1.1 Energy Efficiency Is the Number One Fuel
The use of fossil energy sources such as coal, natural gas and oil is a major source of carbon dioxide. In order to reduce the use of fossil energy, we need green and efficient energy production for power generation systems; for energy consumption systems, we need energy conservation and high energy efficiency.
The International Energy Agency (IEA) believes that “energy efficiency is the first fuel” and will make the greatest contribution to the climate goals of the Paris Agreement.
Energy efficiency peak is the technical support for “carbon peak”!
1.2 Energy Saving Is One of the Important Purposes of Electrical Control
The purpose of electrical control and automation control is to replace labor, improve production and precision, and create a safe and comfortable environment. In the case of completing the same task, reducing energy consumption and improving energy efficiency are also one of its important purposes.
In addition to saving production costs, energy saving can also improve the living environment of human beings and reduce carbon dioxide emissions.
During the COVID-19 pandemic, our random survey of 501 secondary water supply pumping stations in an international metropolis (with a population of more than 20 million) showed that the average power waste is 54%. That is to say, if the energy efficiency optimization design method and the energy efficiency optimization control method are adopted, the power consumption of 200,000–300,000 sets of secondary water supply pumping stations in the city can be reduced by 54%!
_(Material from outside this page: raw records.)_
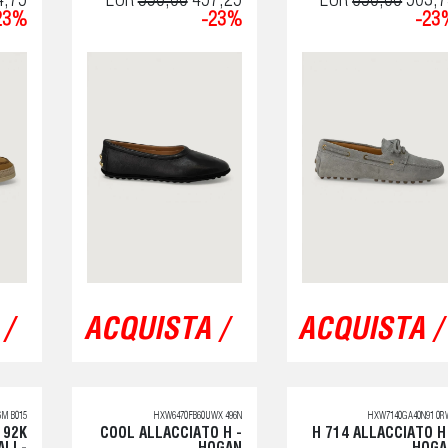
4,75
EUR
590,00
457,25
EUR
650,00
503,7
23%
-23%
-23
/
ACQUISTA /
ACQUISTA /
M B015
HXW6470FB60UWX 496N
HXW7140GA40N91 0R
 92K
COOL ALLACCIATO H -
H 714 ALLACCIATO H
1.3 Energy Saving Needs Are Everywhere
During the development of human society, various devices have been invented to help people use and change nature, including electric motors, transformers, diesel engines, steam engines, gas engines, water pumps, fans, ships, generators, automobiles, trains, airplanes, motor vehicles, steam turbines, boilers, etc.
In various fields of the national economy, including industry, agriculture, transportation, municipal administration, construction, etc., as long as energy is needed to maintain operation, energy conservation must be faced.
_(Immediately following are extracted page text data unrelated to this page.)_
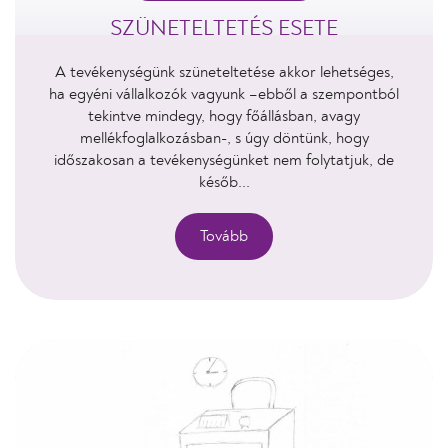
SZÜNETELTETÉS ESETE
A tevékenységünk szüneteltetése akkor lehetséges,
ha egyéni vállalkozók vagyunk –ebből a szempontból
tekintve mindegy, hogy főállásban, avagy
mellékfoglalkozásban-, s úgy döntünk, hogy
időszakosan a tevékenységünket nem folytatjuk, de
későb...
Tovább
1.3.1 Single Device Energy Saving
As an individual device, according to its efficiency function, its energy saving status can be determined. The point of maximum efficiency corresponds to the optimum load. Taking a car as an example, the economic speed corresponds to the maximum efficiency point, which is the most fuel-efficient working point. It is easy to judge the energy saving status. The key issue is to obtain the efficiency curve of the equipment.
For energy-consuming objects such as human beings or man-made machines, each has an efficiency function, and its shape is generally shown in Fig. 1.1.
In Fig. 1.1, β is the load and η is the efficiency function. ηe is the maximum efficiency value corresponding to the optimal load βe, and βm is the maximum load.
For generator sets, if the load β is water intake or coal intake, each has an efficiency function whose shape is generally shown in Fig. 1.2.
In Fig. 1.2, β is the power generation load, η is the efficiency function at rated speed, β0 is the input load when electric energy starts to be generated, ηe is the maximum efficiency value corresponding to the optimal load βe, and βm is the maximum load.
According to the efficiency curve, we can judge whether the current load is optimal.
1.3.2 Multi-unit System Energy Saving
In reality, many systems are composed of multi-unit devices, called multi-unit systems. Judging the energy saving status of such a multi-unit system is not simple and intuitive (Figs. 1.3, 1.4 and 1.5).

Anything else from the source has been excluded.